Par exemple, je suis agacé par mon collègue qui me coupe la parole mais je ne lui dis pas. Inconsciemment, je vais coller un timbre dans mon carnet sur ma relation avec lui. De nouveau, il va me couper la parole en réunion, je vais continuer à lui recoller un timbre ainsi qu’à chaque faux pas. Et un jour, alors que je suis au téléphone, il va parler trop fort à côté de moi et là je vais exploser : “non mais tu ne vois pas que je suis au téléphone là ?” C’est le cadeau que je lui échange contre les timbres ! Comme la cocotte-minute dont on parlait il y a quelques minutes, cela montre que mettre mes émotions sous le couvercle a un prix. Nous allons le faire payer à l’autre par des reproches et agressivité ou à nous même par des maux physiques.
La colère manipulatrice est à fuir, la colère saine force l’admiration et les remerciements, et la colère émotionnelle et maladroite entraîne des réactions disproportionnées.
Nos réactions face à la colère de l’autre
Je ne sais pas pourquoi mais à chaque fois, la colère de l’autre déclenche chez moi des réactions incontrôlables.
Quand je suis face à elle, se met en place un mécanisme de protection naturel, provoqué par les réflexes archaïques de notre cerveau, l’instinct de survie.

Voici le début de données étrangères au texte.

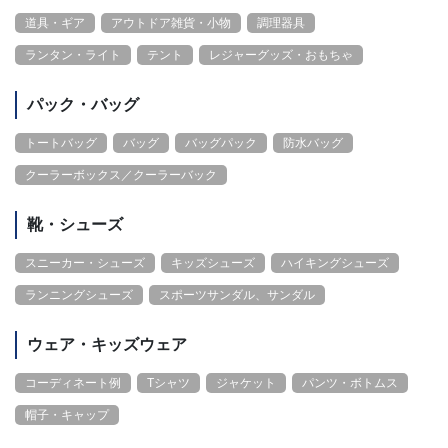
道具・ギア
アウトドア雑貨・小物
調理器具
ランタン・ライト
テント
レジャーグッズ・おもちゃ
パック・バッグ
トートバッグ
バッグ
バッグパック
防水バッグ
クーラーボックス／クーラーバック
靴・シューズ
スニーカー・シューズ
キッズシューズ
ハイキングシューズ
ランニングシューズ
スポーツサンダル、サンダル
ウェア・キッズウェア
コーディネート例
Tシャツ
ジャケット
パンツ・ボトムス
帽子・キャップ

Les 3F, vous connaissez ? Nous en avons parlé dans le podcast #140 je suis émotionnellement intelligent”
3 types de réaction
En effet, face à l’intensité du stress, trois types de réactions peuvent alors se produire : la réaction combative (fight), la réaction inhibitive qui nous gèle sur place (freeze) et la réaction de fuite et d’évitement (flight).
Fuir, combattre ou se figer, les voici les trois mécanismes face à une personne en colère.
Mais ces réactions sont-elles les plus adaptées ?
Quand je prends mes jambes à mon cou pour fuir la situation, alors je laisse la personne en colère avec son fardeau.
Si je réponds à la colère par la colère « corne contre corne » je peux être sûre d’une chose, mon interlocuteur n’y entendra rien.
Enfin rester figer ne fera pas avancer la situation.
Alors ai-je la possibilité de réagir autrement et ainsi d’aider aussi l’autre dans la gestion de sa colère ?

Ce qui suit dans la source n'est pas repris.